One of the biggest challenges in implementing NIS2 is not technical. It is conceptual.
Many organizations struggle to answer seemingly simple questions:
- what truly belongs to the NIS2 scope
- which elements are critical
- where evidence actually lives
- how governance connects to operations
At the root of this confusion is often one mistake: failing to distinguish between systems and assets.
What NIS2 means by “system”
NIS2 focuses on services and functions that support organizational operations. A system is not a server or a tool, but a logical service.
Examples of systems:
- Customer Portal
- Authentication Service
- Incident Management System
- Payment Processing System
A system:
- supports an essential or important service
- has direct impact on continuity and security
- defines what authorities expect to see in scope
NIS2 asks:
“Which systems are critical to delivering your services?”
What assets are
Assets are the concrete components that make a system work:
- applications
- databases
- cloud infrastructure
- identity providers
- monitoring tools
- backups
Assets:
- change more frequently
- are managed by different teams
- are where controls are applied
- are the natural home of evidence
Logs, configurations, test reports, backups: evidence lives on assets, not on systems.
Why this distinction matters for NIS2
NIS2 requires demonstrable control.
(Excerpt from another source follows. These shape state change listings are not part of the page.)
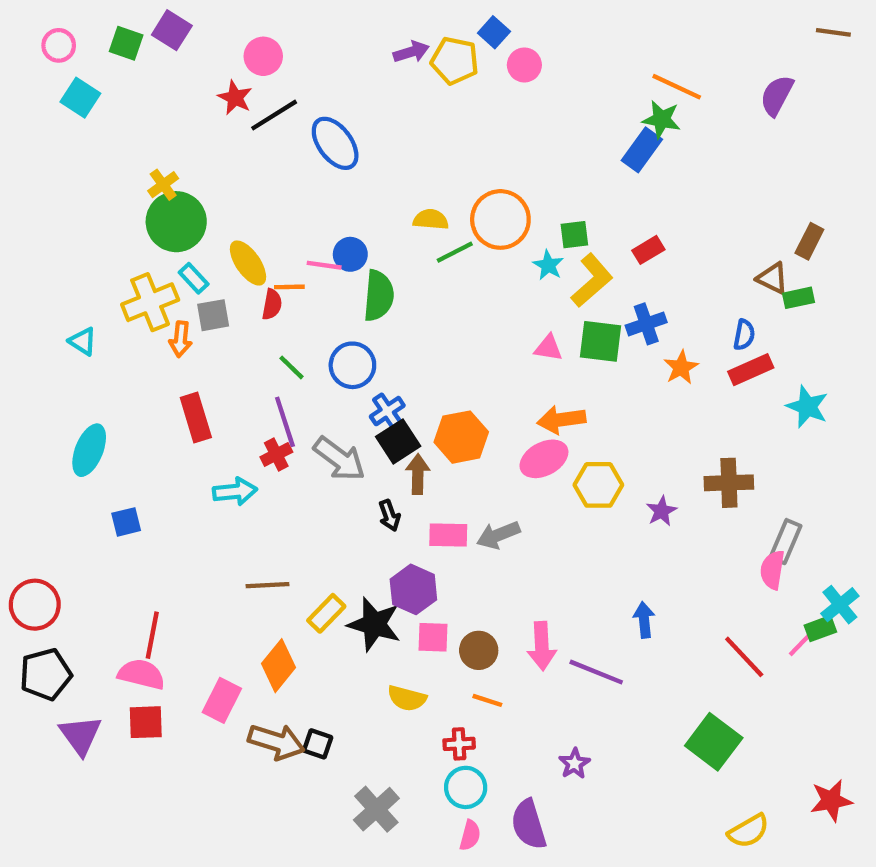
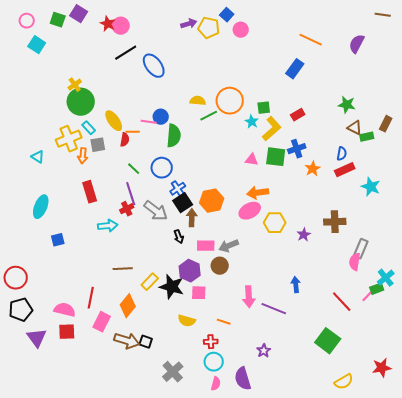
red star: (235, 98) -> (108, 24), moved
green star: (661, 119) -> (347, 105), moved
brown rectangle: (809, 241) -> (386, 124), moved
red line: (152, 635) -> (91, 298), moved
brown circle: (479, 650) -> (220, 266), moved

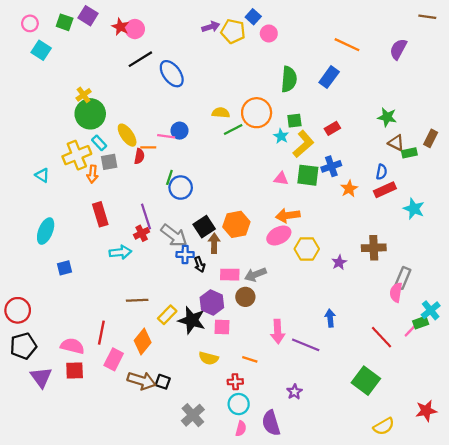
green semicircle: (174, 136) -> (289, 79), moved
green line: (134, 169) -> (169, 177), moved, turned 64
blue cross: (178, 189) -> (185, 254), moved, turned 35

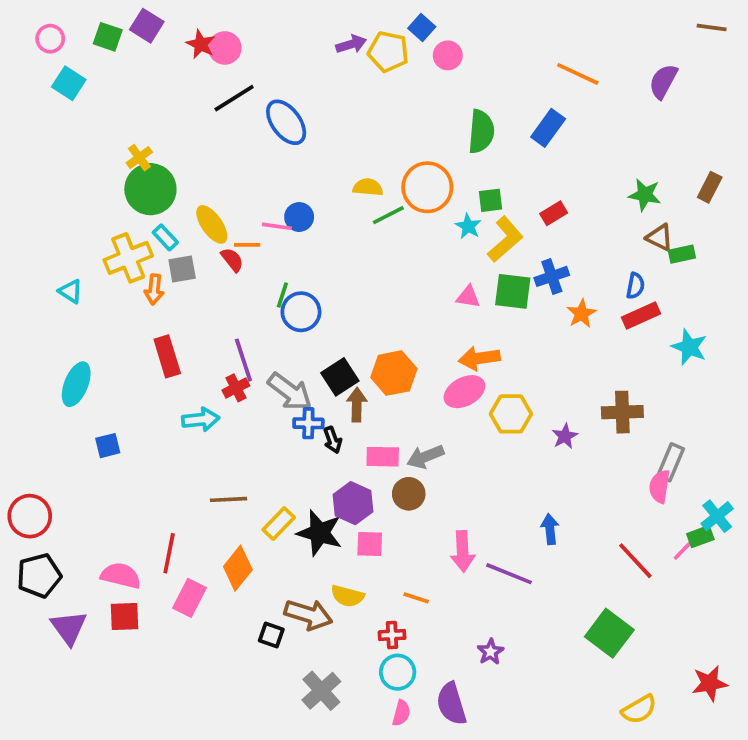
brown rectangle: (431, 138) -> (710, 187), moved
red semicircle: (139, 156) -> (232, 260), turned -48
brown arrow: (142, 381) -> (308, 615), moved

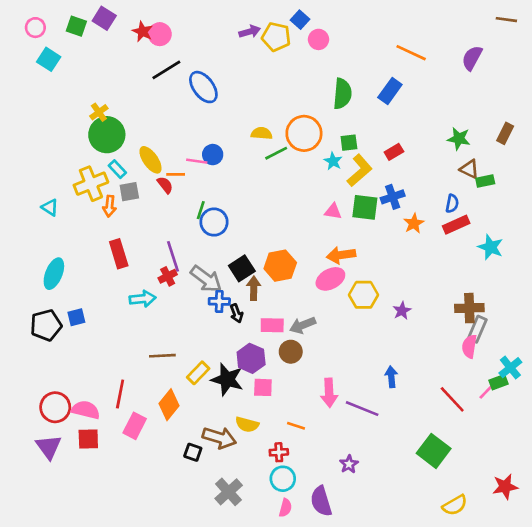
brown cross: (622, 412) -> (469, 308), moved
red circle: (30, 516) -> (55, 407), moved
black pentagon: (39, 576) -> (46, 325), moved

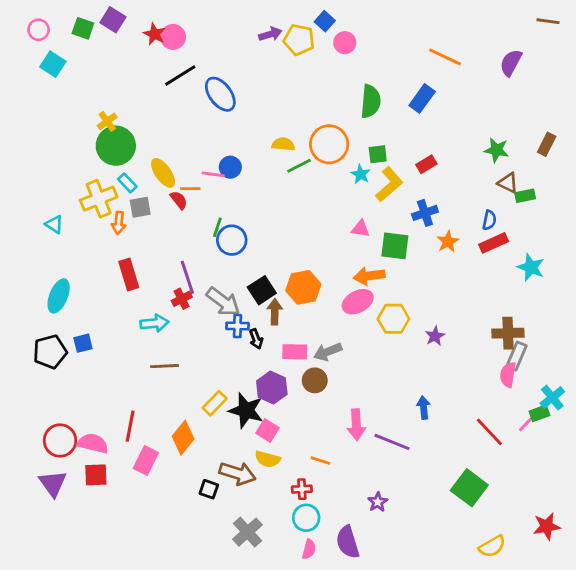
green square: (365, 207) -> (395, 246), moved
brown line: (162, 356) -> (164, 366), moved
pink square: (263, 387) -> (268, 430), moved, turned 30

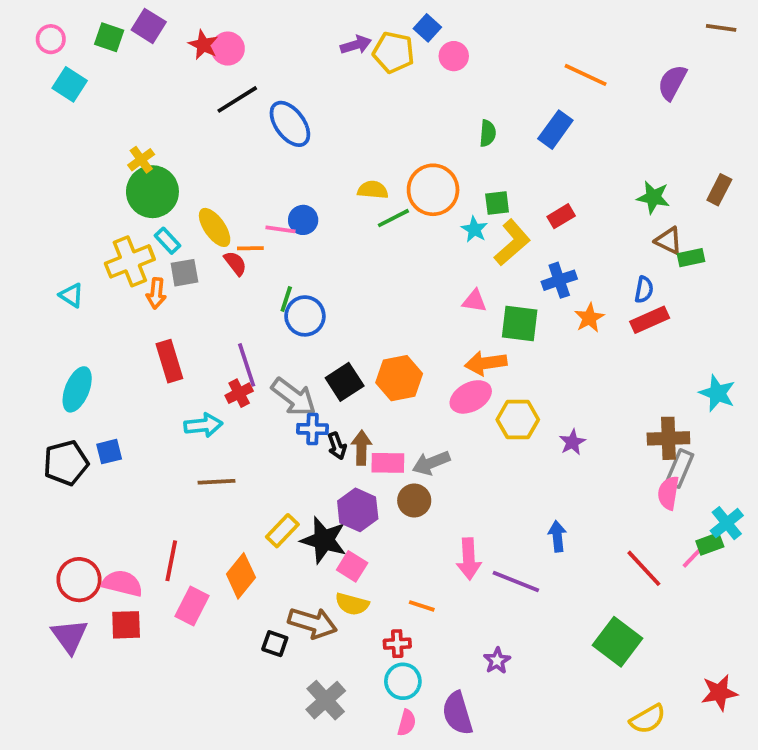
green semicircle: (371, 101) -> (488, 133), size x0.6
cyan star: (531, 267) -> (717, 393), moved
brown arrow: (275, 312) -> (361, 448), moved

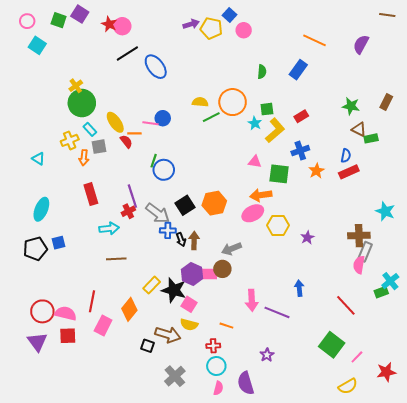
yellow cross: (130, 261) -> (70, 140), size x0.7
pink rectangle: (388, 463) -> (208, 274), moved
pink line: (693, 557) -> (357, 357), moved

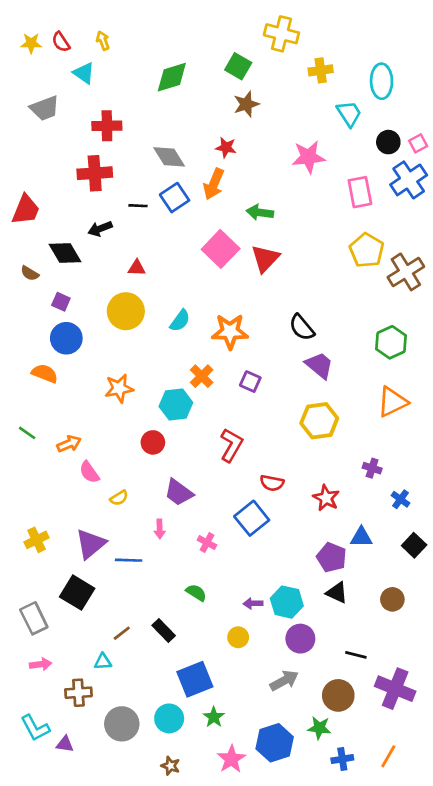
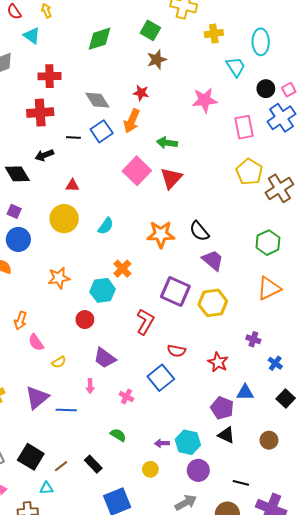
orange star: (230, 331) -> (161, 234), moved
purple square: (250, 382) -> (175, 291), moved, size x1.8
orange arrow: (69, 444) -> (20, 321), turned 132
black square: (77, 593) -> (31, 457), moved

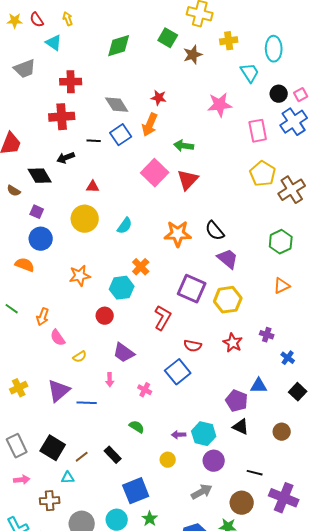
brown star: (157, 60) -> (193, 55), moved
orange triangle: (269, 288) -> (282, 286), size x0.7
red star: (218, 362) -> (233, 343), moved

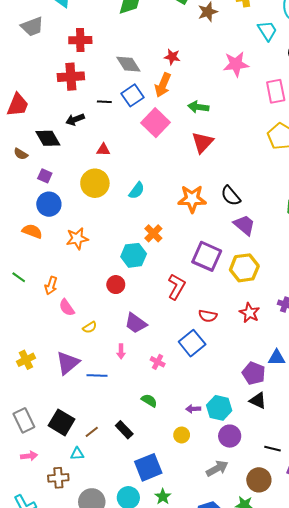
pink square: (155, 173) -> (156, 123), moved
orange star: (80, 276) -> (77, 239), moved

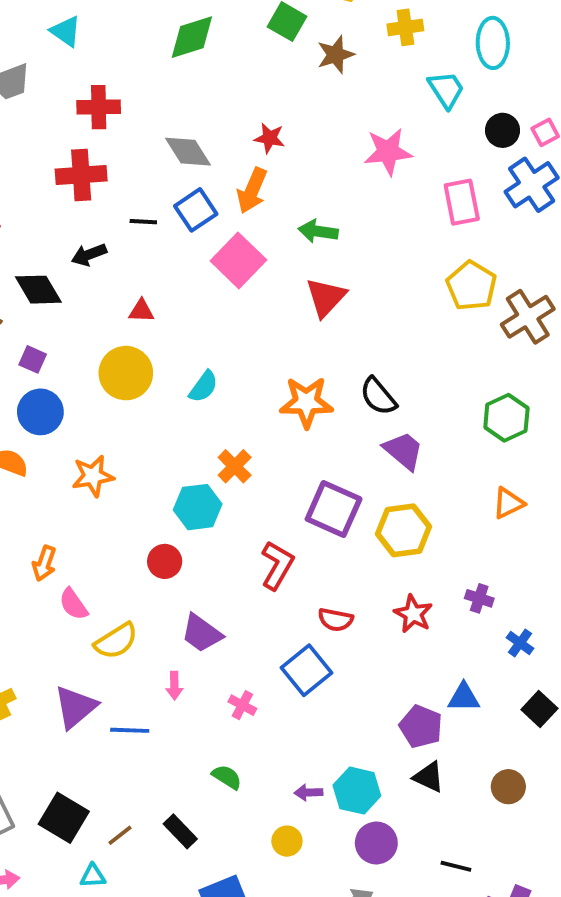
yellow semicircle: (90, 327) -> (116, 641), size x1.6

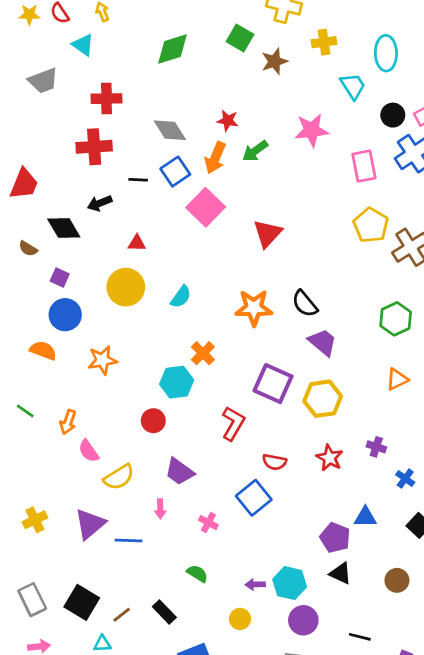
green arrow: (318, 231) -> (255, 151), moved, turned -44

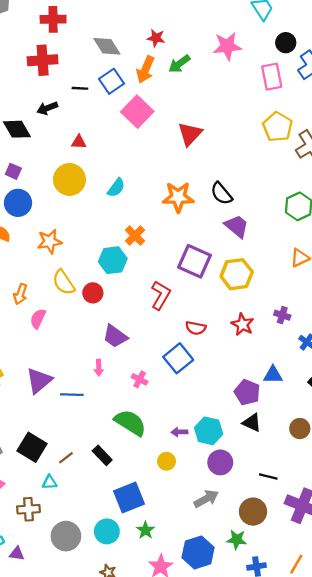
black circle: (393, 115) -> (286, 43), moved
pink semicircle: (89, 451) -> (38, 319), turned 60
yellow semicircle: (119, 477) -> (64, 282), moved, turned 88
green semicircle: (197, 573) -> (130, 423), size x1.8

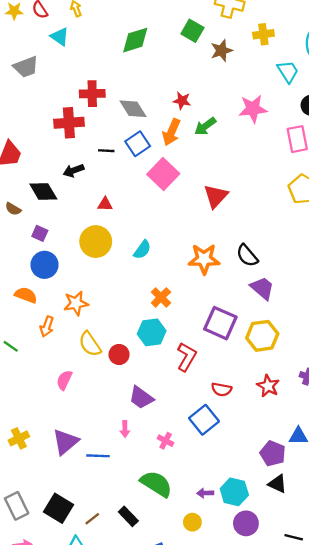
red cross: (53, 19) -> (92, 94), moved
cyan hexagon: (113, 260) -> (152, 332), moved
orange arrow: (20, 294) -> (47, 327), moved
That control exists on two connected but distinct levels:
- Systems → define what is critical
- Assets → demonstrate how it is controlled
Without this separation:
- scope becomes unclear
- evidence is fragmented
- accountability is blurred
- audits become hard to explain and defend
With a clear distinction:
- scope is readable
- ownership is assignable
- evidence is traceable
- audits become coherent narratives
A practical example
Consider a Customer Portal.
The system is the service as a whole. Assets may include:
- Web application
- Backend API
- Customer database
- Identity provider
- Cloud production account
NIS2 looks at the Customer Portal as a critical system. Your ability to demonstrate compliance depends on:
- which controls apply to the assets
- which evidence exists
- who owns them
- what happens during an incident
Without this mapping, compliance remains abstract.
Inventory as a governance tool, not a CMDB
A common mistake is treating inventory as a technical exercise. NIS2 does not require a full CMDB. It requires understanding and control.
An effective compliance inventory:
- is essential, not exhaustive
- is risk-oriented
- connects systems, assets and suppliers
- supports audits, incidents and reporting
It is a governance tool, not a catalog.
The AuditReady model
AuditReady is built around this distinction:
- systems define the NIS2 scope
- assets host controls and evidence
- audits, incidents and simulations connect the two layers
This model allows organizations to:
- explain compliance clearly
- demonstrate it with real evidence
- sustain it over time without friction
Without a system–asset distinction, NIS2 remains theoretical. With a clear distinction, it becomes auditable.